With election season in full swing, it's almost impossible to swing a dead cat without hitting someone embroiled in a political discussion. Therefore, it's of no surprise that research articles following in the same vein would be popping up.
A new article by a research group from Rice University wanted to determine whether physiological responses to various stimuli could predict political leanings. The hypothesis makes inherent sense: people who are more averse to painful stimuli tend to seek protection from those stimuli, and therefore may find certain policies more attractive.
Participants were shown 33 images and exposed to auditory stimuli while hooked up to physiological measuring equipment.
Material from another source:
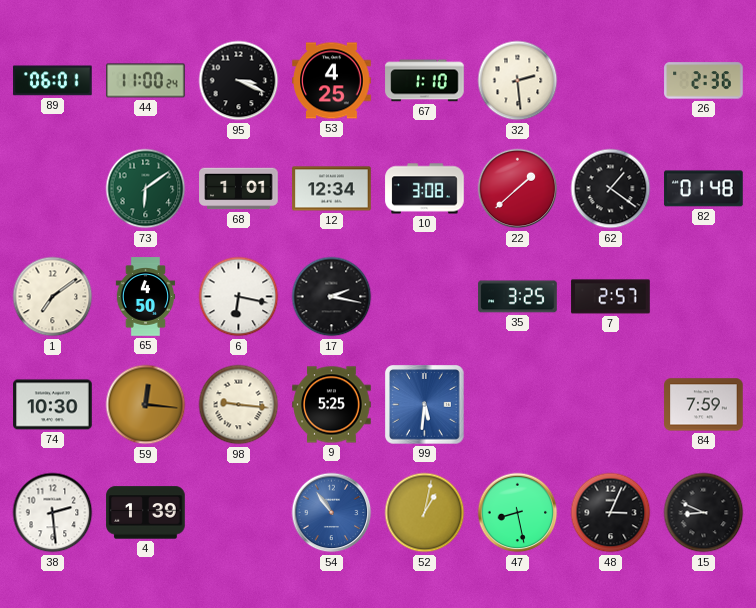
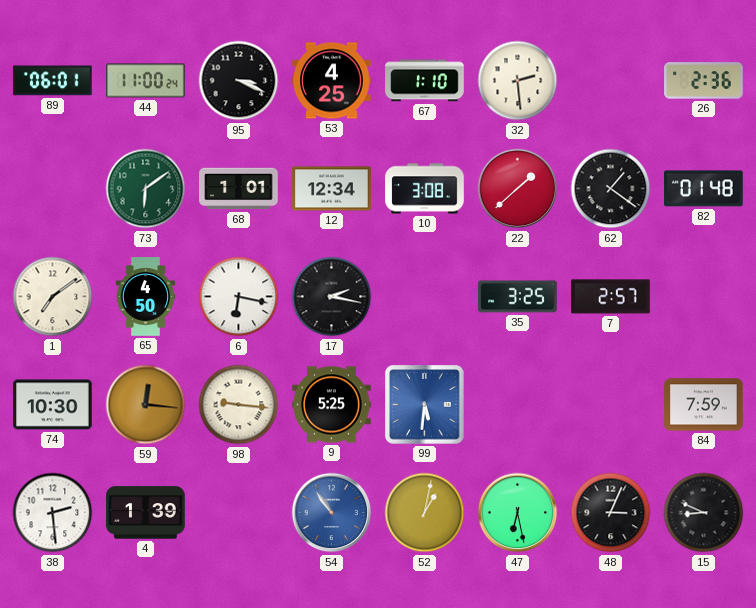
47: 8:28 -> 6:28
The researchers found a correlation between those who reacted strongly to the experiments with support for policies, such as military spending, warrantless searches, the death penalty, the Patriot Ac, obedience, patriotism, the Iraq War, school prayer and Biblical truth, while opposing pacifism, immigration, gun control, foreign aid, compromise, premarital sex, gay marriage, abortion rights and pornography.
The researchers concludes that, ""Political attitudes vary with physiological traits linked to divergent manners of experiencing and processing environmental threats." This may help to explain "both the lack of malleability in the beliefs of individuals with strong political convictions and the associated ubiquity of political conflict," the authors said.
The paper will appear in the September 19th issue of Science.